Reaching net-zero in 27 years looks near-impossible. It's going to take a hell of a lot more than getting rid of coal-fired power stations.

Almost every element of the economy will have to change. Cleaning up electricity generation is nowhere near enough. Planting trees won't save us either.

The climate scientists were wrong. Even the most pessimistic of them were not, as it turns out, pessimistic enough. The climatic shift is happening to us now, undeniably and irrevocably: stronger, nastier and sooner than we were ever told.

The earth has now warmed, since pre-industrial times, only by about 1.1 degrees. The climate forecasters now believe that limiting warming to 1.5 degrees is slipping from our reach. Perhaps two degrees is still possible.

But if this is what happens at 1.1 degrees, what would a two degree world be like?


The Industrial Revolution and its dark satanic mills have usually got the blame, but most of the damage has been done since the environment movement began in the 1960s, and when air pollution – at least in western countries – was brought under some control. Carbon emissions have risen by over 50% just since 1990, during the information age – and when climate scientists began warning about greenhouse gases.

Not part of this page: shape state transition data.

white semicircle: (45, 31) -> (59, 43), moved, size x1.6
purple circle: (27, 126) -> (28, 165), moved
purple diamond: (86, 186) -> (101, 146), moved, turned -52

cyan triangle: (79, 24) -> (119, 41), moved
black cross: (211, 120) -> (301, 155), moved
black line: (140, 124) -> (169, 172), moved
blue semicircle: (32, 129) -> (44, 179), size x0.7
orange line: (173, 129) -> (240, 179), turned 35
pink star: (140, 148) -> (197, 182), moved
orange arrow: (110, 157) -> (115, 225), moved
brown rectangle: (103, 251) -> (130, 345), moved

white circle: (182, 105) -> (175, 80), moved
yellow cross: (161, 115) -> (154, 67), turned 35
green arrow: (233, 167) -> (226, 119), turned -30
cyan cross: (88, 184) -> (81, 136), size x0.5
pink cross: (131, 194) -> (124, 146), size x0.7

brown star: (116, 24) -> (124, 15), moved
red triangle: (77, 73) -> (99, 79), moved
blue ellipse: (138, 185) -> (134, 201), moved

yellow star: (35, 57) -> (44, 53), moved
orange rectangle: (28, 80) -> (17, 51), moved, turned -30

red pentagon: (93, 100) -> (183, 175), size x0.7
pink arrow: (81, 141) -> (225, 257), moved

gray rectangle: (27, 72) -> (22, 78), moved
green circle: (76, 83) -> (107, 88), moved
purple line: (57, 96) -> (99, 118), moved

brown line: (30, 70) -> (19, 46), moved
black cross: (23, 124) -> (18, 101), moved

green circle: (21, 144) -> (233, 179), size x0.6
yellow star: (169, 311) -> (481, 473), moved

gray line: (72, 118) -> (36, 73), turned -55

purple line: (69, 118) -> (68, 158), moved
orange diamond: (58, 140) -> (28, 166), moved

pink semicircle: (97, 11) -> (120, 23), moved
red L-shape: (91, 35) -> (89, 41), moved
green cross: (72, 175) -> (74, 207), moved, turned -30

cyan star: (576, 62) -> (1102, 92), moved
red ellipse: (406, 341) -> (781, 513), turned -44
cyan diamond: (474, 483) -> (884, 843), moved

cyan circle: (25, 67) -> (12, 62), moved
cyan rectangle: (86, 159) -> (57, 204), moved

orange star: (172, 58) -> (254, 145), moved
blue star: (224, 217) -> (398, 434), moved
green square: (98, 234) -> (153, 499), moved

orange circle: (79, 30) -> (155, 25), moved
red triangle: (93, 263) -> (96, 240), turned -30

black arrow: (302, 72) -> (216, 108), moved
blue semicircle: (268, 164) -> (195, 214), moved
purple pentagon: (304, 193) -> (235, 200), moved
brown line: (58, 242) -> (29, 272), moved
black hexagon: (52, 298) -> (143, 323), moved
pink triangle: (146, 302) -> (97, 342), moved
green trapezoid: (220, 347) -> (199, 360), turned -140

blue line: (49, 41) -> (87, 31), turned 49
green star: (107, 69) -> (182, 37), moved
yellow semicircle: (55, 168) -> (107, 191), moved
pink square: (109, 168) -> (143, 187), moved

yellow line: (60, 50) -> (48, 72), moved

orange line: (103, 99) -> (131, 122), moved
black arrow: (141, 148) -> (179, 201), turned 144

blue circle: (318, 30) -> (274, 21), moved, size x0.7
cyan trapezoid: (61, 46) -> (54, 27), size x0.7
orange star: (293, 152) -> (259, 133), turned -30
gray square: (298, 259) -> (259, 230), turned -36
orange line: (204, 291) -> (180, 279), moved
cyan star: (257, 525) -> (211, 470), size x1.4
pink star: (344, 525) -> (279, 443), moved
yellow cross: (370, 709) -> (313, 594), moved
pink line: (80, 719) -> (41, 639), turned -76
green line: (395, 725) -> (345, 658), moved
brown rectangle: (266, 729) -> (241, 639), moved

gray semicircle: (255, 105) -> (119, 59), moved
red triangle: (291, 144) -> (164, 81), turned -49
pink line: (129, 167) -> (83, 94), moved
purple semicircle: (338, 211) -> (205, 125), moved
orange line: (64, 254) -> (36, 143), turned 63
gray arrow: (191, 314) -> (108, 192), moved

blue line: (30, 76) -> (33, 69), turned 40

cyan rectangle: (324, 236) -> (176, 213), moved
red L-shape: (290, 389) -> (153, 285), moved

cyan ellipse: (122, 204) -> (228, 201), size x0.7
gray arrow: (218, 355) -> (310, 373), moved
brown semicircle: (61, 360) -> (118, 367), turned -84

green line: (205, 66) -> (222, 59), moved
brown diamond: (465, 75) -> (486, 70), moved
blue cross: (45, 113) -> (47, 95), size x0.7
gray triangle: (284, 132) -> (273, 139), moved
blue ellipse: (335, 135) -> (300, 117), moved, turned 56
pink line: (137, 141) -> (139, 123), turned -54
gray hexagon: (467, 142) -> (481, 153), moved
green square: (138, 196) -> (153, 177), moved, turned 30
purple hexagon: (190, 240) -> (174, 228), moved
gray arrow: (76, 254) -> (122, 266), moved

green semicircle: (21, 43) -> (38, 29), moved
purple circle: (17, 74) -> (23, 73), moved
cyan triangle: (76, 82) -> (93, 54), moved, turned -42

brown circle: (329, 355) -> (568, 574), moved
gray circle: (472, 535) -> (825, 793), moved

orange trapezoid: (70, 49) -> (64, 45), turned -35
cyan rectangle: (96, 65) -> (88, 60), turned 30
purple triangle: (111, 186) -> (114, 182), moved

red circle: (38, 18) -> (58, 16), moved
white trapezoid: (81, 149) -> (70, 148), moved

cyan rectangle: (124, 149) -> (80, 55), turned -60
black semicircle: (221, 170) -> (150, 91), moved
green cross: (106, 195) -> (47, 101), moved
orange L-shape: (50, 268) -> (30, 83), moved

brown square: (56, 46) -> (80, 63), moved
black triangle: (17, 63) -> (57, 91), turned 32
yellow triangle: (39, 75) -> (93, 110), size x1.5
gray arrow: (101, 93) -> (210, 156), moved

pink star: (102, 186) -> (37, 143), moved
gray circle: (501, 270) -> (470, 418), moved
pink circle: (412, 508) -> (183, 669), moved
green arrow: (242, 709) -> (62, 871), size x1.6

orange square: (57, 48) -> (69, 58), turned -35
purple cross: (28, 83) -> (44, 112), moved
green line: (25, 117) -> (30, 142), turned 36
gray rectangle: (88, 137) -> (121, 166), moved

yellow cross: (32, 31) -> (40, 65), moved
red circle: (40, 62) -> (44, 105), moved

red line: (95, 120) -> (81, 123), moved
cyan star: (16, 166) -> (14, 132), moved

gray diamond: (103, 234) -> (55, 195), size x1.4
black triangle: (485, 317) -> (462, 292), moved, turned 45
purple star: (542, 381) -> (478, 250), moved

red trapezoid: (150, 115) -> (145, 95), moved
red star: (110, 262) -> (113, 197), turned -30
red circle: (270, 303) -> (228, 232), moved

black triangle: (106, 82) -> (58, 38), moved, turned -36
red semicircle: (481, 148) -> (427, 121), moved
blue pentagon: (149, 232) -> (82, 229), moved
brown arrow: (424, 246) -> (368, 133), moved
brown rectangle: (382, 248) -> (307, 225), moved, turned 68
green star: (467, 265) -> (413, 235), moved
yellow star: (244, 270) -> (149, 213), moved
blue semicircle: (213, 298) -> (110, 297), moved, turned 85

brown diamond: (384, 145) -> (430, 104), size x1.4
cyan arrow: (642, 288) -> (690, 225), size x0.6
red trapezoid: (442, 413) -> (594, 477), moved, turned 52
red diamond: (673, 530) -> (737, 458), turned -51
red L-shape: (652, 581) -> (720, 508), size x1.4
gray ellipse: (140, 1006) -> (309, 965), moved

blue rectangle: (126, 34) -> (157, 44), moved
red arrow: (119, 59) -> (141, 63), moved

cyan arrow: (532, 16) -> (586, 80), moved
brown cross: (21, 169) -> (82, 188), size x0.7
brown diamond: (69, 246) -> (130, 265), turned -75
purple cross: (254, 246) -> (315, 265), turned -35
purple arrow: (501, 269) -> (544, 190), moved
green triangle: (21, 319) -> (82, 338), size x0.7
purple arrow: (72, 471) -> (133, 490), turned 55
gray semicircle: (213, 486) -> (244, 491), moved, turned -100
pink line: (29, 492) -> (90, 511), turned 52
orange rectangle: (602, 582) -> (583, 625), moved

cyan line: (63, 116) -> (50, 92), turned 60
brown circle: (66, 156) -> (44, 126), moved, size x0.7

Since 2000, one country – China – has been responsible for 25% of the whole world’s CO2 emissions. Its transformation into a middle-income industrial society has rescued hundreds of millions of its people from severe poverty but it has come at price for China and the world.

In 2019 China emitted more than twice as much CO2 as the United States and 325% as much as India. On the list of the carbon polluters, Australia ranks fifteenth out of the 195 countries of the world.

On a per-capita basis, we look much worse, at eighth. The countries ahead of us, other than Canada and Belarus, have economies largely dominated by oil and gas production. Australia is ahead of Russia, the United States and South Korea. China, at 32, does not make the top 20.

Between 1900 and 1950, Australia produced an estimated 1,254 million tonnes of CO2. In the next 50 years that figure was 9,349 – a 650% increase. Carbon emissions now appear to have peaked but the downturn remains modest.

Electricity generation accounts for a third of all Australian greenhouse gas emissions. But it’s the only area currently showing significant improvement. It is likely to be quite some time before the other areas – stationary energy (fuel combustion in the industrial, commercial and residential sectors), transport and agriculture – begin to catch up. Unless that happens soon, the government’s emissions reduction targets are unlikely to be met.

These figures clearly show that tree-planting has been massively oversold as a means of achieving net-zero emissions. Carbon offsets based on land use – even when they are honestly administered, which is not the case right now – simply will not do the job. They currently absorb only 8.1% of annual emissions, and they have limited capacity for expansion. Offsets will never be of more than marginal importance.

The only answer is to abandon almost all use of fossil fuels. This means converting homes, city buildings, agricultural equipment, vehicles and industrial processes to electricity; and all that electricity will have to be supplied by renewables. This necessarily implies that we will need several times as much capacity for power generation and distribution as we have at the moment.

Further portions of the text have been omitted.